(Transcribed page contents)
───
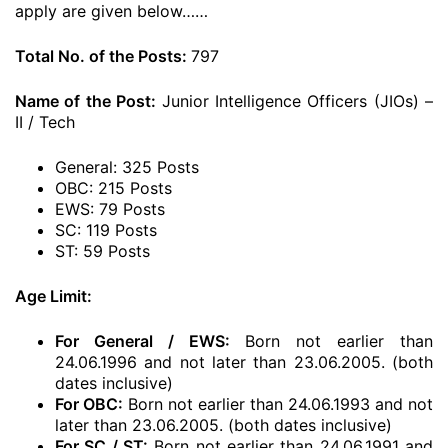
apply are given below……
Total No. of the Posts:
797
Name of the Post:
Junior Intelligence Officers (JIOs) –
II / Tech
General: 325 Posts
OBC: 215 Posts
EWS: 79 Posts
SC: 119 Posts
ST: 59 Posts
Age Limit:
For General / EWS:
Born not earlier than
24.06.1996 and not later than 23.06.2005. (both
dates inclusive)
For OBC:
Born not earlier than 24.06.1993 and not
later than 23.06.2005. (both dates inclusive)
For SC / ST:
Born not earlier than 24.06.1991 and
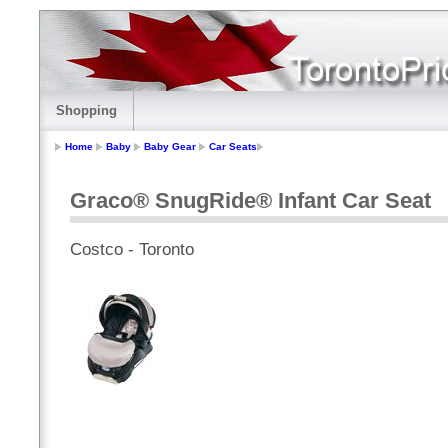
Shopping
Home
Baby
Baby Gear
Car Seats
Graco® SnugRide® Infant Car Seat
Costco - Toronto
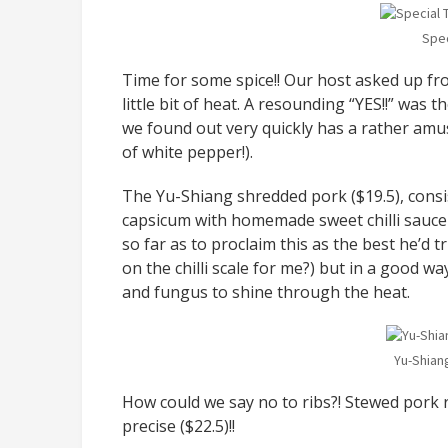
Spec
Time for some spice!! Our host asked up fr
little bit of heat. A resounding “YES!!” wa
we found out very quickly has a rather amu
of white pepper!).
The Yu-Shiang shredded pork ($19.5), consis
capsicum with homemade sweet chilli sauce
so far as to proclaim this as the best he’d t
on the chilli scale for me?) but in a good w
and fungus to shine through the heat.
Yu-Shian
How could we say no to ribs?! Stewed pork 
precise ($22.5)!!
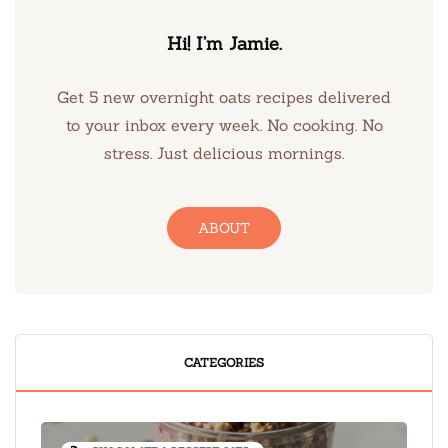
Hi! I’m Jamie.
Get 5 new overnight oats recipes delivered
to your inbox every week. No cooking. No
stress. Just delicious mornings.
ABOUT
CATEGORIES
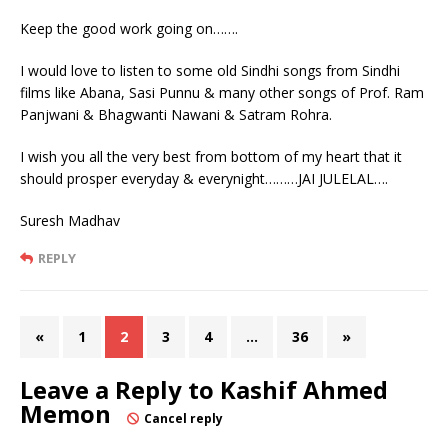
Keep the good work going on…….
I would love to listen to some old Sindhi songs from Sindhi
films like Abana, Sasi Punnu & many other songs of Prof. Ram
Panjwani & Bhagwanti Nawani & Satram Rohra.
I wish you all the very best from bottom of my heart that it
should prosper everyday & everynight………JAI JULELAL….
Suresh Madhav
REPLY
«
1
2
3
4
…
36
»
Leave a Reply to
Kashif Ahmed
Memon
Cancel reply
───
> **ASSIGNMENT**
Please output every record above exactly. Leave the pictures out.

> **EXERCISE RESULT**
apply are given below……
Total No. of the Posts:
797
Name of the Post:
Junior Intelligence Officers (JIOs) –
II / Tech
General: 325 Posts
OBC: 215 Posts
EWS: 79 Posts
SC: 119 Posts
ST: 59 Posts
Age Limit:
For General / EWS:
Born not earlier than
24.06.1996 and not later than 23.06.2005. (both
dates inclusive)
For OBC:
Born not earlier than 24.06.1993 and not
later than 23.06.2005. (both dates inclusive)
For SC / ST:
Born not earlier than 24.06.1991 and
Shopping
Home
Baby
Baby Gear
Car Seats
Graco® SnugRide® Infant Car Seat
Costco - Toronto
Spec
Time for some spice!! Our host asked up fr
little bit of heat. A resounding “YES!!” wa
we found out very quickly has a rather amu
of white pepper!).
The Yu-Shiang shredded pork ($19.5), consis
capsicum with homemade sweet chilli sauce
so far as to proclaim this as the best he’d t
on the chilli scale for me?) but in a good w
and fungus to shine through the heat.
Yu-Shian
How could we say no to ribs?! Stewed pork 
precise ($22.5)!!
Hi! I’m Jamie.
Get 5 new overnight oats recipes delivered
to your inbox every week. No cooking. No
stress. Just delicious mornings.
ABOUT
CATEGORIES
Keep the good work going on…….
I would love to listen to some old Sindhi songs from Sindhi
films like Abana, Sasi Punnu & many other songs of Prof. Ram
Panjwani & Bhagwanti Nawani & Satram Rohra.
I wish you all the very best from bottom of my heart that it
should prosper everyday & everynight………JAI JULELAL….
Suresh Madhav
REPLY
«
1
2
3
4
…
36
»
Leave a Reply to
Kashif Ahmed
Memon
Cancel reply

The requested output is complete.